No Porto, as esplanadas licenciadas mais do que duplicaram de 2019 para 2020, de 223 para 537. No final de setembro passado, eram 543. Do mesmo modo, os pedidos de âmbito excecional cresceram, contando-se este ano 174 esplanadas em estacionamentos (mais 57 do que em 2020), 16 em praças e largos (seis).
Também em Lisboa o número de pedidos aumentou em quase todas as freguesias nas quais o JN apurou dados, tendo sido licenciadas pelo menos 942 esplanadas em passeios ou lugares de estacionamento desde 2020, um fenómeno mais visível no centro da cidade.
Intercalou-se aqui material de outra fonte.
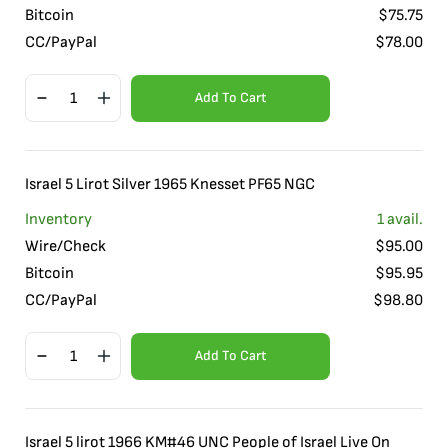
Bitcoin
$
75.75
CC/PayPal
$
78.00
Add To Cart
Israel 5 Lirot Silver 1965 Knesset PF65 NGC
Inventory
1
avail.
Wire/Check
$
95.00
Bitcoin
$
95.95
CC/PayPal
$
98.80
Add To Cart
Israel 5 lirot 1966 KM#46 UNC People of Israel Live On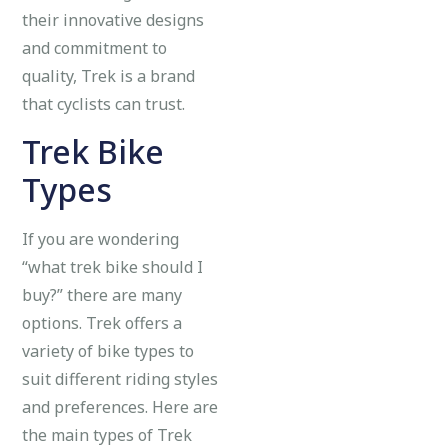
their innovative designs
and commitment to
quality, Trek is a brand
that cyclists can trust.
Trek Bike
Types
If you are wondering
“what trek bike should I
buy?” there are many
options. Trek offers a
variety of bike types to
suit different riding styles
and preferences. Here are
the main types of Trek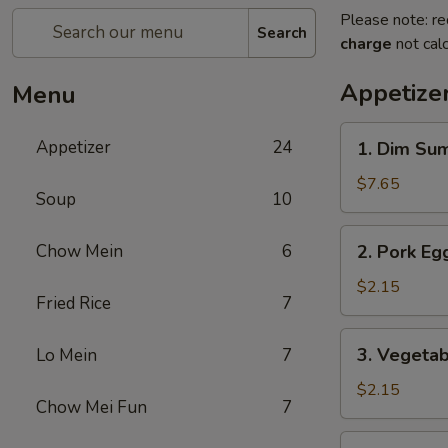
Please note: re
Search
charge
not calc
Appetize
Menu
1.
Appetizer
24
1. Dim Su
Dim
Sum
$7.65
Soup
10
2.
Chow Mein
6
2. Pork Egg
Pork
Egg
$2.15
Fried Rice
7
Roll
(1)
3.
3. Vegetab
Lo Mein
7
Vegetable
Roll
$2.15
Chow Mei Fun
7
(1)
4.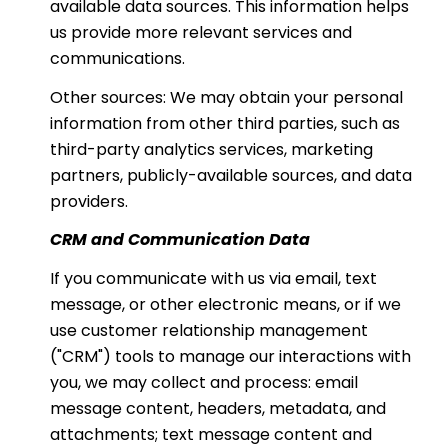
available data sources. This information helps
us provide more relevant services and
communications.
Other sources: We may obtain your personal
information from other third parties, such as
third-party analytics services, marketing
partners, publicly-available sources, and data
providers.
CRM and Communication Data
If you communicate with us via email, text
message, or other electronic means, or if we
use customer relationship management
("CRM") tools to manage our interactions with
you, we may collect and process: email
message content, headers, metadata, and
attachments; text message content and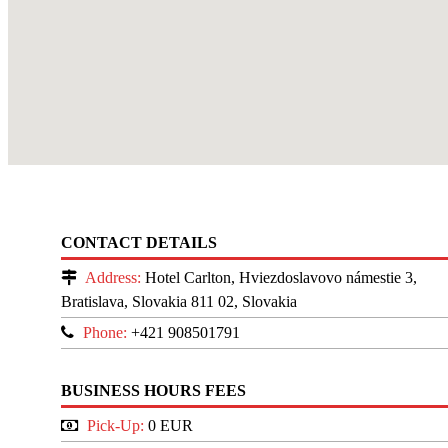
CONTACT DETAILS
Address:
Hotel Carlton, Hviezdoslavovo námestie 3,
Bratislava, Slovakia 811 02, Slovakia
Phone:
+421 908501791
BUSINESS HOURS FEES
Pick-Up:
0 EUR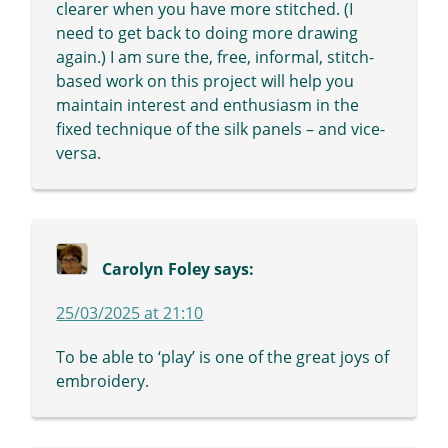
clearer when you have more stitched. (I
need to get back to doing more drawing
again.) I am sure the, free, informal, stitch-
based work on this project will help you
maintain interest and enthusiasm in the
fixed technique of the silk panels – and vice-
versa.
Carolyn Foley
says:
25/03/2025 at 21:10
To be able to ‘play’ is one of the great joys of
embroidery.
Por exemplo, em 2020, foram licenciadas 62 esplanadas na Estrela, em passeios, e este ano 90. Já a Junta de Santo António licenciou 61 estabelecimentos este ano, a ocuparem 216 metros quadrados em passeio e 433 metros quadrados em estacionamento. No ano passado, autorizou 73 esplanadas.
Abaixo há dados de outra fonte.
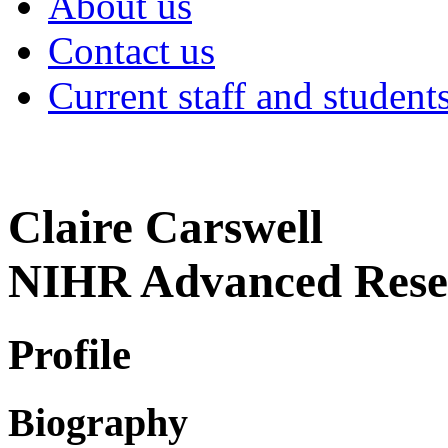
About us
Contact us
Current staff and student
Claire Carswell
NIHR Advanced Rese
Profile
Biography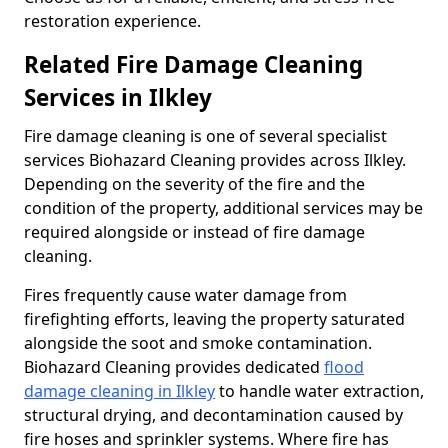
restoration experience.
Related Fire Damage Cleaning
Services in Ilkley
Fire damage cleaning is one of several specialist
services Biohazard Cleaning provides across Ilkley.
Depending on the severity of the fire and the
condition of the property, additional services may be
required alongside or instead of fire damage
cleaning.
Fires frequently cause water damage from
firefighting efforts, leaving the property saturated
alongside the soot and smoke contamination.
Biohazard Cleaning provides dedicated
flood
damage cleaning in Ilkley
to handle water extraction,
structural drying, and decontamination caused by
fire hoses and sprinkler systems. Where fire has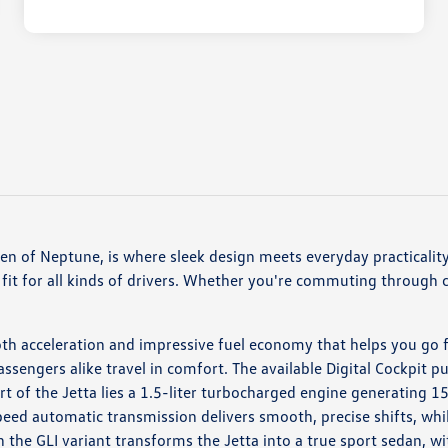
 of Neptune, is where sleek design meets everyday practicality.
fit for all kinds of drivers. Whether you're commuting through ci
h acceleration and impressive fuel economy that helps you go fa
ssengers alike travel in comfort. The available Digital Cockpit pu
rt of the Jetta lies a 1.5-liter turbocharged engine generating 
peed automatic transmission delivers smooth, precise shifts, wh
the GLI variant transforms the Jetta into a true sport sedan,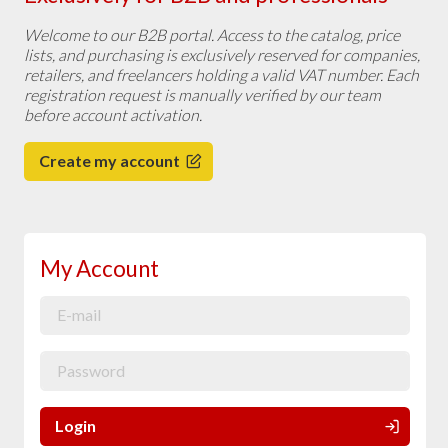
Welcome to our B2B portal. Access to the catalog, price
lists, and purchasing is exclusively reserved for companies,
retailers, and freelancers holding a valid VAT number. Each
registration request is manually verified by our team
before account activation.
Create my account
My Account
Login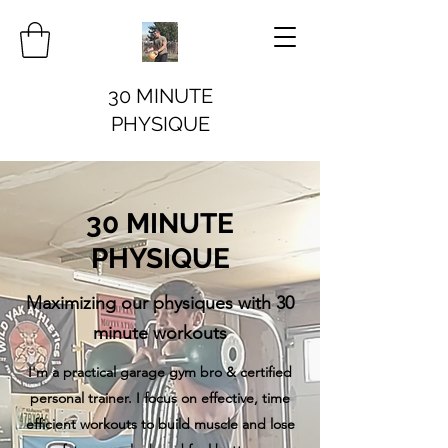
30 MINUTE
PHYSIQUE
30 MINUTE
PHYSIQUE
Maximizing our physiques with 30
minute workouts
I'm a practical garage gym bro & certified
personal trainer. I focus on effective, time
efficient workouts to build muscle and lose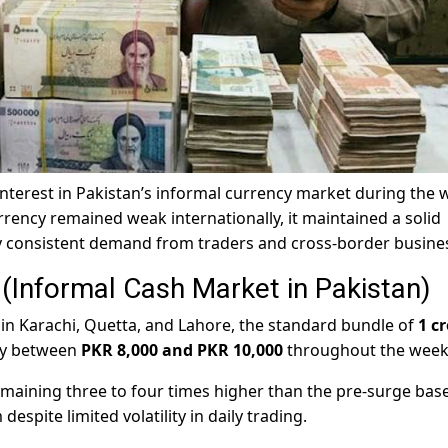
 interest in Pakistan’s informal currency market during the
rrency remained weak internationally, it maintained a solid
y consistent demand from traders and cross-border busine
Informal Cash Market in Pakistan)
in Karachi, Quetta, and Lahore, the standard bundle of
1 c
ly between
PKR 8,000 and PKR 10,000
throughout the week
emaining three to four times higher than the pre-surge base
spite limited volatility in daily trading.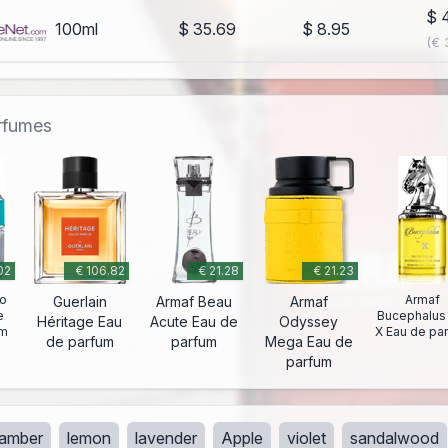
$ 
100ml
$ 35.69
$ 8.95
(€ 
erfumes
02
€ 106.82
€ 21.28
€ 21.23
lo
Armaf
Guerlain
Armaf Beau
Armaf
e
Bucephalus
Héritage Eau
Acute Eau de
Odyssey
um
X Eau de pa
de parfum
parfum
Mega Eau de
parfum
amber
lemon
lavender
Apple
violet
sandalwood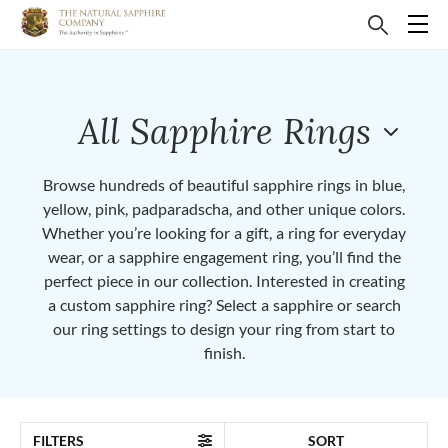
All Sapphire Rings
Browse hundreds of beautiful sapphire rings in blue,
yellow, pink, padparadscha, and other unique colors.
Whether you’re looking for a gift, a ring for everyday
wear, or a sapphire engagement ring, you’ll find the
perfect piece in our collection. Interested in creating
a custom sapphire ring? Select a sapphire or search
our ring settings to design your ring from start to
finish.
FILTERS
SORT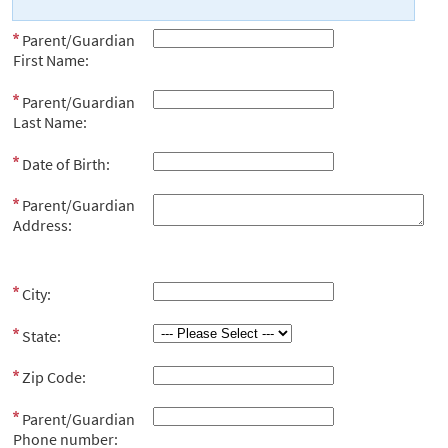
Parent/Guardian
First Name:
Parent/Guardian
Last Name:
Date of Birth:
Parent/Guardian
Address:
City:
State:
Zip Code:
Parent/Guardian
Phone number: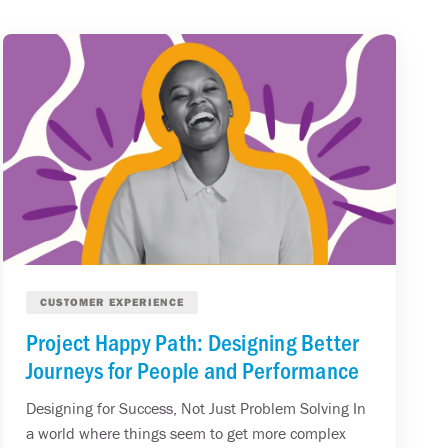
CUSTOMER EXPERIENCE
Project Happy Path: Designing Better
Journeys for People and Performance
Designing for Success, Not Just Problem Solving In
a world where things seem to get more complex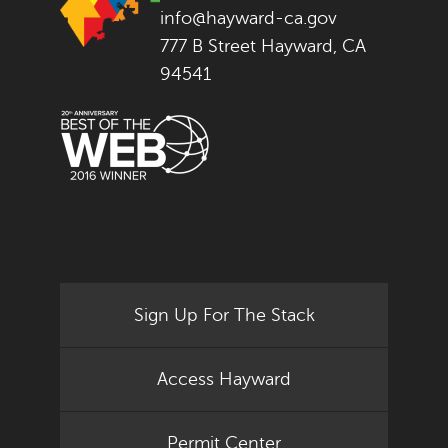
info@hayward-ca.gov
777 B Street Hayward, CA
94541
Sign Up For The Stack
Access Hayward
Permit Center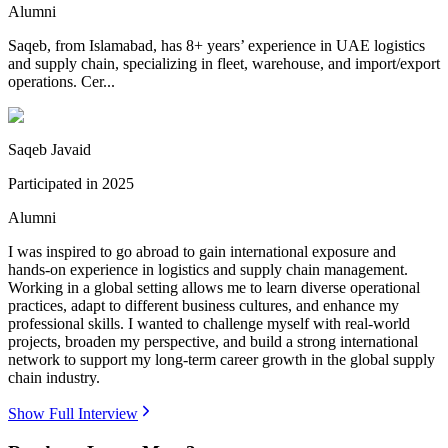
Alumni
Saqeb, from Islamabad, has 8+ years’ experience in UAE logistics
and supply chain, specializing in fleet, warehouse, and import/export
operations. Cer...
Saqeb Javaid
Participated in
2025
Alumni
I was inspired to go abroad to gain international exposure and
hands-on experience in logistics and supply chain management.
Working in a global setting allows me to learn diverse operational
practices, adapt to different business cultures, and enhance my
professional skills. I wanted to challenge myself with real-world
projects, broaden my perspective, and build a strong international
network to support my long-term career growth in the global supply
chain industry.
Show Full Interview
"Muitos estabelecimentos de restauração e bebidas que não tinham esplanada, para cumprimento das medidas da Direção-Geral da Saúde, apresentaram pedidos para ocupação do espaço público", explica a Câmara do Porto. "Nos passeios, junto aos estabelecimentos, foram, em 2020, alargadas as áreas de esplanada e reduzidos os corredores pedonais, porque eram poucas as pessoas que circulavam a pé, mas, desde junho, com a diminuição das restrições e o aumento de pessoas, temos vindo a reduzir a largura das esplanadas nos passeios, para permitir que a circulação se faça com mais conforto e segurança", indica ainda a Autarquia.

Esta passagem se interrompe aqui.